Israel intensifies efforts to deport foreign workers

But work is scarce and time is running out: In October, Israeli police plan to step up deportations of illegal foreign workers, and James' work permit expired six months ago.

"I want to leave the country," he says. But "I don't have enough money for a ticket. I don't want somebody to dump me in a prison. I'm willing to work for my ticket or I'll go home immediately if the government pays."

Until recently, there were some 250,000 foreign workers in Israel. Only about 100,000 of them were legal.

Israeli officials say a decision to stop renewing permits has reduced the number of legal foreign laborers to about 75,000.

Starting in October, Israel plans to deport 1,000 illegal workers each month, after expelling 500 per month during the past year. In 1999, authorities hope to deport 2,000 workers a month, and eventually they want to double that.

The drive to deport foreign workers stems from public criticism that their swelling numbers, against a backdrop of rising unemployment, are creating a social time bomb.

Activists on behalf of foreign workers say the deportation policy has been accompanied by rhetoric that reeks of racism.

Official Labor Ministry press releases have compared the expulsion of foreign workers to "holiday cleaning" or "burning the chametz," the ritual of burning bread and other leavened products before Passover.

In addition, pro-worker activists say setting up deportation camps is a cruel way to treat people who were let in by the state, often exploited by employers and have contributed to the economy by doing jobs that most Israelis avoid.

James, who has a degree in agricultural science, left his wife and four children in Nigeria two years ago to work in Israel.

He spent most of his time cleaning houses and doing what he describes as the "ugly jobs" shunned by Israelis. Like many foreign workers, he has also been cheated. After cleaning one family's home for three months, they refused to pay.

"If foreign workers are paid regularly, it will be easy for us to leave," he says. "If they embezzle us, we will just stay longer."

Israel began importing workers en masse during 1993, when prolonged closures of the West Bank and Gaza Strip prevented Palestinians from working in Israel. Before the closures, Palestinians filled menial jobs in the construction, agriculture and service sectors.

Encouraged by Israeli policies, workers arrived from developing countries all over the world. In Tel Aviv's dingy pedestrian mall of Neve Sha'anan, where lonely foreign workers pass their free time nursing beers and thinking of home, a hand-written sign on an international telephone call center advertises rates to more than 20 developing countries, ranging from Romania to Ghana to Thailand.

Since the foreign workers' arrival in Israel, abuse of them has reached epidemic proportions. Many building contractors house laborers in cramped conditions, often a dozen to a small room in wall-to-wall bunk beds. Although they are paid the legal minimum wage, workers are often charged exorbitant rates to live in these accommodations.
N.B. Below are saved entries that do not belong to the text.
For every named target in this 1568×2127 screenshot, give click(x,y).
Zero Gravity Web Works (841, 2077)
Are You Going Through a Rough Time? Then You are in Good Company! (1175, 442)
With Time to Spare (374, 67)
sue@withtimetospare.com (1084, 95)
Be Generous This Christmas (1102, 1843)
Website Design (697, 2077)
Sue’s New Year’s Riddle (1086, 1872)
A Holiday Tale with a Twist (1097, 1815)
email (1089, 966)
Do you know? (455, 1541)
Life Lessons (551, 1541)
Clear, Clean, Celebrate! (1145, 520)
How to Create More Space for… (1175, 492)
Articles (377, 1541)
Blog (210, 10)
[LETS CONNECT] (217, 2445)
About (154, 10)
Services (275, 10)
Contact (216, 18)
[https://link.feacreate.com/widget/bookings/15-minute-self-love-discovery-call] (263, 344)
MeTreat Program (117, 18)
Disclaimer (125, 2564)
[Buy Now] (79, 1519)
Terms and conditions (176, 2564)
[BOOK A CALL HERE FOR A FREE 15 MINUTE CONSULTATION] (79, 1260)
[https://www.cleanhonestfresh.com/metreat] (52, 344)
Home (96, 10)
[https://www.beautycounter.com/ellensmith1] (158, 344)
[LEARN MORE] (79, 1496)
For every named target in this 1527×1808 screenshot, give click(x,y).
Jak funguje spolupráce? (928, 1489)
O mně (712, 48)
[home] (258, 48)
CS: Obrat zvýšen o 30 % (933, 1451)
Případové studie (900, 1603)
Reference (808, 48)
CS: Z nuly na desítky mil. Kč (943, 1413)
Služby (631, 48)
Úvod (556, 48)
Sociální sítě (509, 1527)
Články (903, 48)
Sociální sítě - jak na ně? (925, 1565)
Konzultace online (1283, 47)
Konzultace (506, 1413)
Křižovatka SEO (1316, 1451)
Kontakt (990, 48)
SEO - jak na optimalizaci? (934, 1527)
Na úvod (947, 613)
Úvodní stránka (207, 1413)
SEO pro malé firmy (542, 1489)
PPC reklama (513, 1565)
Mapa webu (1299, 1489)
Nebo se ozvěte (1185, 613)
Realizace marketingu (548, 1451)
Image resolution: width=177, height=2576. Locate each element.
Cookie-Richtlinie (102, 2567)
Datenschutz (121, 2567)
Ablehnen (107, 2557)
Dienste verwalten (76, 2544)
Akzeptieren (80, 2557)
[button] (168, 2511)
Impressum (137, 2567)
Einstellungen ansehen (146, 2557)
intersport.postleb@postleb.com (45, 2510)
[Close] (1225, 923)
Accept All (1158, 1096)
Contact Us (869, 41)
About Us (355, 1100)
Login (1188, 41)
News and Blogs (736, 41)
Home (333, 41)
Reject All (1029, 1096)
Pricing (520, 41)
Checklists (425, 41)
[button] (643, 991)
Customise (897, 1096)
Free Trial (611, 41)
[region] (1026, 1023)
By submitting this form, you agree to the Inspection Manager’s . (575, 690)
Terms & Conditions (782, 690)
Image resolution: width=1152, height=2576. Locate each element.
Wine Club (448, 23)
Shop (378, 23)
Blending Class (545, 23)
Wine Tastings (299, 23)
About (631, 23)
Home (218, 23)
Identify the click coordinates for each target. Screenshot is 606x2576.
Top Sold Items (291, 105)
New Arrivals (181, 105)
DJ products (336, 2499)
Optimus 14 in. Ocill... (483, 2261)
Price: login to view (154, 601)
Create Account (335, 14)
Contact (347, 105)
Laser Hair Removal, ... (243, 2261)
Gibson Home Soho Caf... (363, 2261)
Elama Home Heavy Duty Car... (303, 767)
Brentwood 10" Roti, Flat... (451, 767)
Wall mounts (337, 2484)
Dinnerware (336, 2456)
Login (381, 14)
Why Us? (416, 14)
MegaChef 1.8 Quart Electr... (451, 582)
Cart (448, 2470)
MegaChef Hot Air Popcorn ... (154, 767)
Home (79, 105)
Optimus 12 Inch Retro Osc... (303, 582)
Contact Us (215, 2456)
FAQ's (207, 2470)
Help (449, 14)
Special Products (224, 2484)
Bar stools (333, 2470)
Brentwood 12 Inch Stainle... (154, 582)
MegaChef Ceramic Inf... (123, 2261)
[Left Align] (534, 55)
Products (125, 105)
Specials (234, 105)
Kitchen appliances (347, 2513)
In the months before a foreign worker returns home, many employers withhold wages. And most building companies illegally confiscate passports from "legal" workers when they arrive, to guarantee they cannot change jobs.

But there is little reason for such action because under Israeli law, a legal foreign worker may not change employers. Those who do automatically become illegal workers.

"In Israel, it is actually better for a worker to be illegal than legal," says Hanna Zohar, director of Kav Laoved, a hotline that provides legal assistance to foreign workers.

Zohar objects to the deportation plan. "Somebody let these people into the country. The Israeli economy has profited from them," she says. "These people came to Israel to work. They are not criminals and do not deserve to be treated like criminals."

Several Israeli shop owners on the Neve Sha'anan pedestrian mall agree. "If we go abroad to work and we don't cause trouble, we wouldn't expect to be thrown out like this," says Michel Barkhalifa, who owns a barber shop.

But Israeli authorities are determined to press ahead with the plan. The government wants Israelis and Palestinians to replace the foreigners, even though few Israelis want these jobs and Palestinian labor would be affected if closures of the West Bank and Gaza were again imposed.

"We are not being brutal and will expel the workers in the most humane way possible," says Efraim Cohen, head of the Labor Ministry's foreign workers department. "No state will allow foreigners to work without a permit. Can you work in the United States without a green card?"